[Bioperl-l] What's the best way to produce gff files from genebank/embl formats?
Chris Fields
cjfields at uiuc.edu
Thu Nov 15 18:43:02 UTC 2007
There are currently many ways to get what you want, but not all are
consistent (particularly re: GFF3). We are aiming for more
consistent, compliant GFF/GTF output in the next developer series
(1.7) of Bioperl.
You can try using bp_genbank2gff or bp_genbank2gff3 (both in the
scripts directory); these are probably the most common way when
working directly from a seq record. Bio::Tools::GFF is the most
commonly used class though I'm unsure of it's status for GFF3
output.

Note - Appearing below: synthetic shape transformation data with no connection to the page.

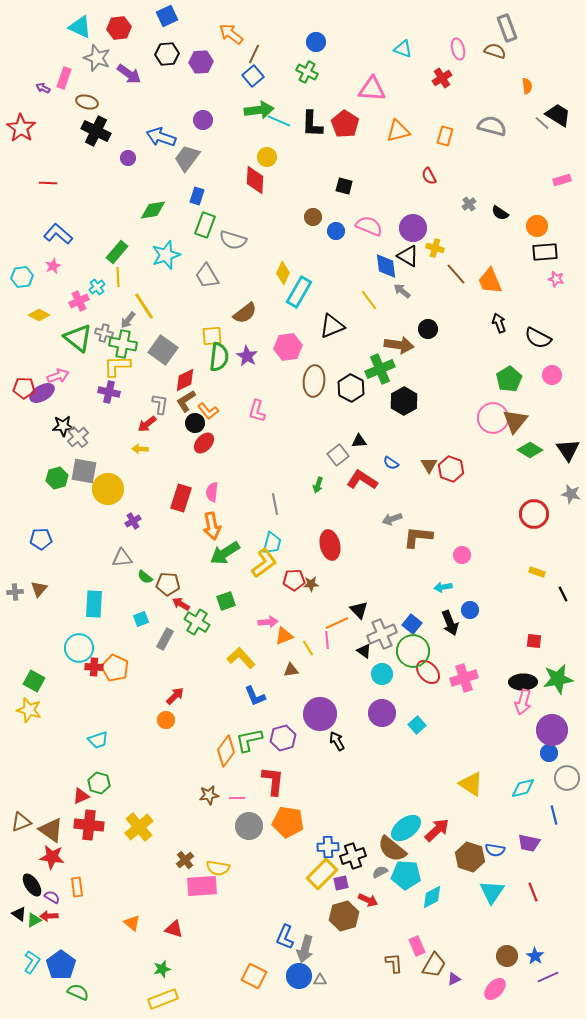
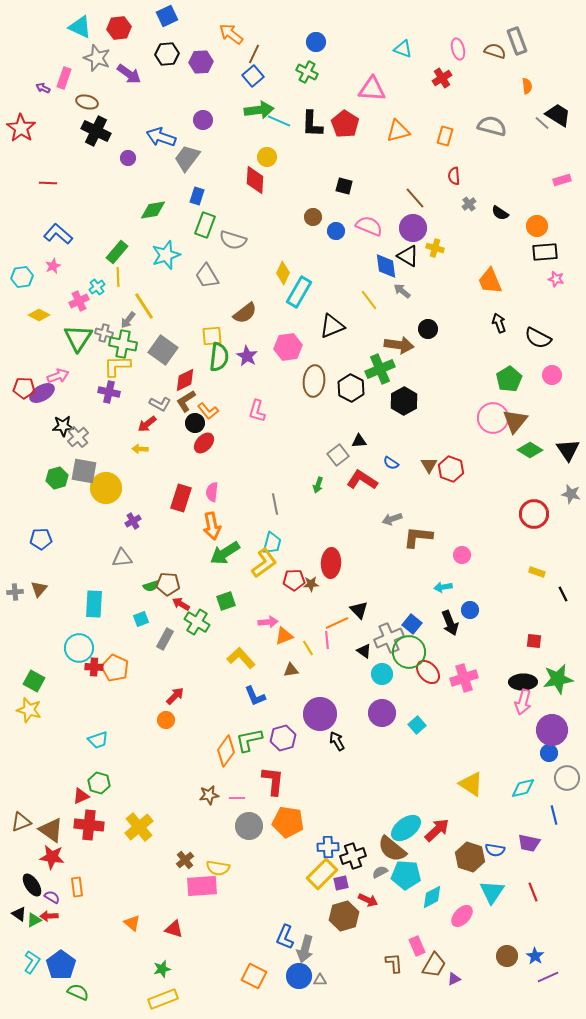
gray rectangle at (507, 28): moved 10 px right, 13 px down
red semicircle at (429, 176): moved 25 px right; rotated 24 degrees clockwise
brown line at (456, 274): moved 41 px left, 76 px up
green triangle at (78, 338): rotated 24 degrees clockwise
gray L-shape at (160, 404): rotated 110 degrees clockwise
yellow circle at (108, 489): moved 2 px left, 1 px up
red ellipse at (330, 545): moved 1 px right, 18 px down; rotated 16 degrees clockwise
green semicircle at (145, 577): moved 6 px right, 9 px down; rotated 56 degrees counterclockwise
gray cross at (382, 634): moved 7 px right, 4 px down
green circle at (413, 651): moved 4 px left, 1 px down
pink ellipse at (495, 989): moved 33 px left, 73 px up
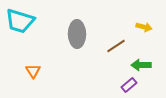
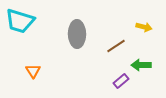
purple rectangle: moved 8 px left, 4 px up
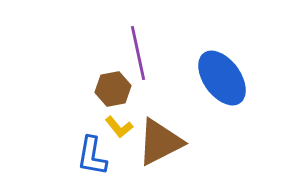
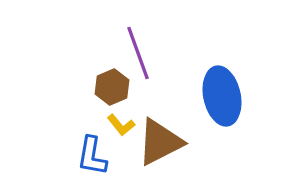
purple line: rotated 8 degrees counterclockwise
blue ellipse: moved 18 px down; rotated 24 degrees clockwise
brown hexagon: moved 1 px left, 2 px up; rotated 12 degrees counterclockwise
yellow L-shape: moved 2 px right, 2 px up
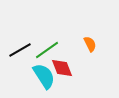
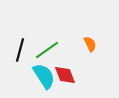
black line: rotated 45 degrees counterclockwise
red diamond: moved 3 px right, 7 px down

From within a Bio::SeqI you can call write_gff() (currently
not very flexible) or from the SeqFeature itself gff_string().
Bio::Graphics::Feature has the additional method gff3_string().
Bio::FeatureIO is also an option, though I would consider it very
experimental (it will likely undergo significant revision in the next
bioperl dev series).
Any others anyone can think of, maybe non-BioPerl related as well?
chris
On Nov 15, 2007, at 9:44 AM, Lucia Peixoto wrote:
> Hi
> I was asked this question recently
> and it occurred to me I must be doing things inefficiently
> To produce gff file I was using SeqIO to parse the required fields,
> then
> according to the conventions just printing out whatever was
> required tab
> delimited, which is easy
>
> but if I wanted to generate a genbank file, extracting features
> from a gff file
> and a plain fasta file it was more complicated
> is there support for gff in bioperl now?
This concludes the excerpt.